各宿呼び込みの従業員が入口でサービスを声高々に言い客を集めている。結局、宿場町全体を回り切る頃には夕日が差し掛かっていた。その甲斐あって、希望の宿に部屋を取れた。
泊まる際に「未成年のようだが親御さんは?」と言われたが設定を話すと支配人を連れて来て一緒に説得してくれた。払うお金も見せた事で、一応泊まる気有りと納得してくれたのだ。ほっとしたが、未成年では何かと不自由らしい。
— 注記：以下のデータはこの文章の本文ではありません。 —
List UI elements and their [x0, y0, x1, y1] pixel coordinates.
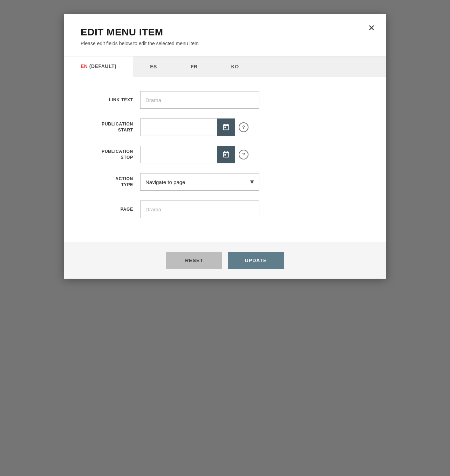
modal-footer: RESET UPDATE [64, 242, 386, 279]
language-tabs: EN (DEFAULT) ES FR KO [64, 56, 386, 77]
modal-subtitle: Please edit fields below to edit the sel… [81, 41, 369, 46]
calendar-icon [222, 151, 230, 158]
tab-ko[interactable]: KO [214, 56, 256, 77]
page-input[interactable] [140, 200, 259, 218]
pub-start-row: PUBLICATIONSTART ? [81, 118, 369, 136]
pub-start-input[interactable] [140, 118, 217, 136]
link-text-row: LINK TEXT [81, 91, 369, 109]
pub-stop-help-icon[interactable]: ? [239, 150, 248, 159]
tab-es[interactable]: ES [133, 56, 174, 77]
page-row: PAGE [81, 200, 369, 218]
tab-en[interactable]: EN (DEFAULT) [64, 56, 133, 77]
modal-header: EDIT MENU ITEM Please edit fields below … [64, 14, 386, 56]
pub-stop-label: PUBLICATIONSTOP [81, 149, 140, 161]
tab-es-label: ES [150, 64, 157, 69]
pub-start-label: PUBLICATIONSTART [81, 121, 140, 133]
calendar-icon [222, 123, 230, 131]
pub-stop-input-group: ? [140, 146, 248, 163]
tab-fr-label: FR [191, 64, 198, 69]
link-text-input[interactable] [140, 91, 259, 109]
tab-en-label: EN [81, 63, 88, 69]
pub-start-calendar-button[interactable] [217, 118, 235, 136]
pub-stop-input[interactable] [140, 146, 217, 163]
pub-stop-calendar-button[interactable] [217, 146, 235, 163]
link-text-label: LINK TEXT [81, 97, 140, 103]
edit-menu-item-modal: EDIT MENU ITEM Please edit fields below … [64, 14, 386, 279]
tab-ko-label: KO [231, 64, 239, 69]
update-button[interactable]: UPDATE [228, 252, 284, 269]
action-type-wrapper: Navigate to page Navigate to URL No acti… [140, 173, 259, 191]
reset-button[interactable]: RESET [166, 252, 222, 269]
modal-title: EDIT MENU ITEM [81, 27, 369, 38]
form-area: LINK TEXT PUBLICATIONSTART ? [64, 77, 386, 242]
close-button[interactable]: ✕ [367, 22, 376, 34]
pub-stop-row: PUBLICATIONSTOP ? [81, 146, 369, 163]
modal-body: EN (DEFAULT) ES FR KO LINK TEXT PUBLICAT [64, 56, 386, 279]
action-type-row: ACTIONTYPE Navigate to page Navigate to … [81, 173, 369, 191]
page-label: PAGE [81, 206, 140, 212]
action-type-select[interactable]: Navigate to page Navigate to URL No acti… [140, 173, 259, 191]
tab-en-default: (DEFAULT) [89, 63, 116, 69]
pub-start-input-group: ? [140, 118, 248, 136]
pub-start-help-icon[interactable]: ? [239, 122, 248, 132]
action-type-label: ACTIONTYPE [81, 176, 140, 188]
tab-fr[interactable]: FR [174, 56, 214, 77]
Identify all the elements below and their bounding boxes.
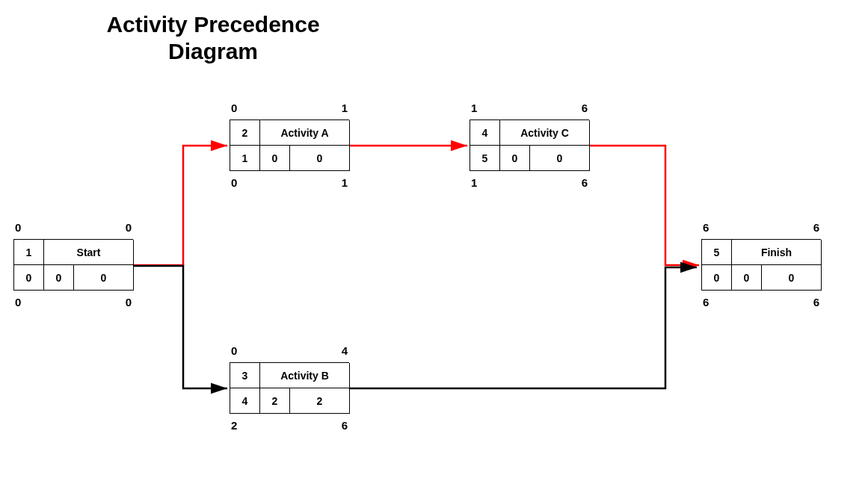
node-actB: 0 4 3 Activity B 4 2 2 2 6 bbox=[230, 362, 349, 414]
node-start-ef: 0 bbox=[126, 221, 132, 234]
node-actA-name: Activity A bbox=[260, 120, 350, 146]
node-actC-id: 4 bbox=[470, 120, 500, 146]
node-finish: 6 6 5 Finish 0 0 0 6 6 bbox=[701, 239, 821, 291]
node-actB-tf: 2 bbox=[260, 388, 290, 414]
node-finish-dur: 0 bbox=[702, 265, 732, 291]
node-finish-ff: 0 bbox=[762, 265, 822, 291]
node-actC-ef: 6 bbox=[582, 102, 588, 114]
node-start-es: 0 bbox=[15, 221, 21, 234]
node-actA-id: 2 bbox=[230, 120, 260, 146]
node-actA: 0 1 2 Activity A 1 0 0 0 1 bbox=[230, 120, 349, 171]
node-start-name: Start bbox=[44, 240, 134, 265]
node-actC: 1 6 4 Activity C 5 0 0 1 6 bbox=[470, 120, 589, 171]
node-actB-ef: 4 bbox=[342, 344, 348, 357]
node-actB-ff: 2 bbox=[290, 388, 350, 414]
node-finish-name: Finish bbox=[732, 240, 822, 265]
edge-actB-finish bbox=[350, 267, 697, 388]
node-start-lf: 0 bbox=[126, 296, 132, 308]
node-actA-es: 0 bbox=[231, 102, 237, 114]
node-actC-lf: 6 bbox=[582, 176, 588, 189]
node-actB-ls: 2 bbox=[231, 419, 237, 432]
node-actB-name: Activity B bbox=[260, 363, 350, 388]
node-start-ff: 0 bbox=[74, 265, 134, 291]
node-actA-ls: 0 bbox=[231, 176, 237, 189]
node-actB-id: 3 bbox=[230, 363, 260, 388]
node-finish-tf: 0 bbox=[732, 265, 762, 291]
node-start-tf: 0 bbox=[44, 265, 74, 291]
node-start-ls: 0 bbox=[15, 296, 21, 308]
edge-start-actA bbox=[134, 146, 227, 265]
node-start-dur: 0 bbox=[14, 265, 44, 291]
node-actB-lf: 6 bbox=[342, 419, 348, 432]
node-start-id: 1 bbox=[14, 240, 44, 265]
node-actC-tf: 0 bbox=[500, 146, 530, 171]
node-finish-ls: 6 bbox=[703, 296, 709, 308]
node-finish-lf: 6 bbox=[813, 296, 819, 308]
node-actA-ff: 0 bbox=[290, 146, 350, 171]
node-actA-lf: 1 bbox=[342, 176, 348, 189]
edge-actC-finish bbox=[590, 146, 699, 265]
node-actB-es: 0 bbox=[231, 344, 237, 357]
node-actB-dur: 4 bbox=[230, 388, 260, 414]
node-start: 0 0 1 Start 0 0 0 0 0 bbox=[13, 239, 133, 291]
node-actA-ef: 1 bbox=[342, 102, 348, 114]
node-finish-id: 5 bbox=[702, 240, 732, 265]
node-actA-dur: 1 bbox=[230, 146, 260, 171]
edge-start-actB bbox=[134, 266, 227, 388]
diagram-title: Activity Precedence Diagram bbox=[90, 11, 336, 65]
node-actC-ls: 1 bbox=[471, 176, 477, 189]
node-actC-ff: 0 bbox=[530, 146, 590, 171]
node-actC-dur: 5 bbox=[470, 146, 500, 171]
node-actA-tf: 0 bbox=[260, 146, 290, 171]
node-actC-name: Activity C bbox=[500, 120, 590, 146]
node-finish-ef: 6 bbox=[813, 221, 819, 234]
node-finish-es: 6 bbox=[703, 221, 709, 234]
node-actC-es: 1 bbox=[471, 102, 477, 114]
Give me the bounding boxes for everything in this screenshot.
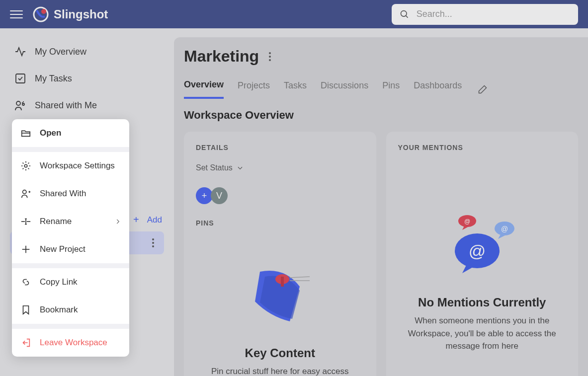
mentions-illustration: @ @ @	[398, 211, 567, 276]
tab-tasks[interactable]: Tasks	[284, 80, 307, 98]
plus-icon: +	[133, 214, 139, 226]
mentions-card: YOUR MENTIONS @ @ @ No Ment	[386, 132, 579, 376]
search-icon	[400, 9, 410, 20]
folder-open-icon	[20, 127, 32, 139]
card-header: YOUR MENTIONS	[398, 144, 567, 151]
mentions-empty-text: When someone mentions you in the Workspa…	[408, 314, 557, 353]
menu-item-settings[interactable]: Workspace Settings	[12, 152, 129, 180]
sidebar-item-shared[interactable]: Shared with Me	[0, 92, 174, 119]
add-member-button[interactable]: +	[196, 187, 213, 204]
add-workspace-button[interactable]: Add	[147, 215, 162, 225]
page-more-button[interactable]	[269, 52, 271, 61]
svg-line-24	[290, 277, 310, 278]
tab-dashboards[interactable]: Dashboards	[414, 80, 462, 98]
svg-point-10	[24, 164, 27, 167]
sidebar-item-tasks[interactable]: My Tasks	[0, 65, 174, 92]
pins-section-label: PINS	[196, 219, 364, 227]
menu-item-shared-with[interactable]: Shared With	[12, 180, 129, 208]
menu-item-new-project[interactable]: New Project	[12, 235, 129, 263]
edit-tabs-button[interactable]	[478, 84, 488, 94]
svg-text:@: @	[468, 241, 486, 260]
chevron-right-icon	[114, 218, 121, 225]
activity-icon	[14, 45, 27, 58]
users-icon	[14, 99, 27, 112]
card-header: DETAILS	[196, 144, 364, 151]
svg-rect-23	[281, 277, 284, 287]
slingshot-icon	[33, 6, 49, 22]
search-box[interactable]	[392, 4, 578, 25]
menu-item-copy-link[interactable]: Copy Link	[12, 268, 129, 296]
workspace-context-menu: Open Workspace Settings Shared With Rena…	[12, 119, 129, 357]
menu-item-leave[interactable]: Leave Workspace	[12, 329, 129, 357]
svg-text:@: @	[464, 218, 470, 225]
tab-overview[interactable]: Overview	[184, 79, 224, 99]
tab-discussions[interactable]: Discussions	[321, 80, 368, 98]
exit-icon	[20, 337, 32, 349]
workspace-more-button[interactable]	[152, 238, 154, 247]
details-card: DETAILS Set Status + V PINS	[184, 132, 376, 376]
link-icon	[20, 276, 32, 288]
sidebar-item-label: Shared with Me	[35, 100, 97, 111]
svg-point-2	[401, 10, 407, 16]
svg-point-1	[41, 9, 46, 14]
svg-text:@: @	[501, 225, 508, 233]
pins-empty-title: Key Content	[206, 346, 354, 360]
menu-item-bookmark[interactable]: Bookmark	[12, 296, 129, 324]
search-input[interactable]	[417, 9, 570, 19]
main-content: Marketing Overview Projects Tasks Discus…	[174, 37, 588, 376]
tab-pins[interactable]: Pins	[382, 80, 400, 98]
svg-rect-4	[16, 74, 25, 83]
sidebar-item-overview[interactable]: My Overview	[0, 38, 174, 65]
svg-point-6	[22, 103, 24, 105]
tab-projects[interactable]: Projects	[238, 80, 270, 98]
section-title: Workspace Overview	[184, 109, 578, 122]
member-avatar[interactable]: V	[211, 187, 228, 204]
brand-logo[interactable]: Slingshot	[33, 6, 108, 22]
pins-empty-text: Pin crucial stuff here for easy access	[206, 365, 354, 376]
bookmark-icon	[20, 304, 32, 316]
sidebar-item-label: My Tasks	[35, 74, 72, 84]
mentions-empty-title: No Mentions Currently	[408, 296, 557, 309]
check-square-icon	[14, 72, 27, 85]
rename-icon	[20, 216, 32, 227]
set-status-button[interactable]: Set Status	[196, 163, 364, 172]
menu-item-open[interactable]: Open	[12, 119, 129, 147]
member-avatars: + V	[196, 187, 364, 204]
brand-name: Slingshot	[54, 7, 108, 21]
sidebar-item-label: My Overview	[35, 47, 86, 57]
svg-point-5	[16, 101, 20, 105]
tab-bar: Overview Projects Tasks Discussions Pins…	[184, 79, 578, 99]
plus-icon	[20, 243, 32, 255]
user-plus-icon	[20, 188, 32, 200]
menu-toggle-button[interactable]	[10, 10, 23, 18]
svg-line-3	[406, 15, 408, 17]
pins-empty-state: Key Content Pin crucial stuff here for e…	[196, 237, 364, 376]
chevron-down-icon	[237, 164, 244, 171]
page-title: Marketing	[184, 47, 259, 66]
app-header: Slingshot	[0, 0, 588, 28]
svg-point-0	[34, 7, 48, 21]
gear-icon	[20, 160, 32, 172]
svg-point-11	[23, 190, 26, 194]
menu-item-rename[interactable]: Rename	[12, 208, 129, 235]
pin-illustration	[206, 252, 354, 331]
『ここまで年齢に煩いと思わなかった。15歳から成人なんだし、ちょっとくらい誤魔化してもいいんじゃない?』
『多分、年齢を偽るのは無理だと思います』
何で?
『魔力から人の年齢を測れます。魔力が強くなくても、魔道具を使って調べられてしまうんです。』
『嘘付いたらばれる可能性って?』
『恐らく見る人が見ればすぐ』
不便だけれど、しょうがないようだ。
今は部屋の中に居る。宿泊街の平均くらいの値段だったのにも関わらず広い。といっても元の日本での生活と比べてだけど。住宅事情が違うのだろう。
30畳くらいはありそうな部屋には、今座っているベッド、洗面室、シャワールーム、クローゼット、テーブルといった備え付け以外は無い。年季は入ってそうな建物だが、朝のクリーニングサービスが選択出来たり、モーニングセットが宿泊代金に込みになっているサービス面が嬉しい。3ヶ月間の予約をしたので、当分住居の心配はしなくていい。
結局部屋で落ち着いた頃には、空は暗かった。宿場町は今でも外から賑わい声が聞こえてきているが、これからも野外の一人歩きは極力避けた方が良いだろう。夕食は取らずに私は眠りに落ちていった。
1番希望の宿:舞台話
値段普通
サービスよし
客筋普通の人
色々回った後、あーでもないとガールズトークの後。妥協し合って決めたお宿。朝食が料金にコミコミ宿っていいですよね。中世ヨーロッパ風味なのでバイキングもいいなぁとか思ってたのですが、食材の名前出しまくってしまいそうで怖くなりました。なので普通の朝食になりました。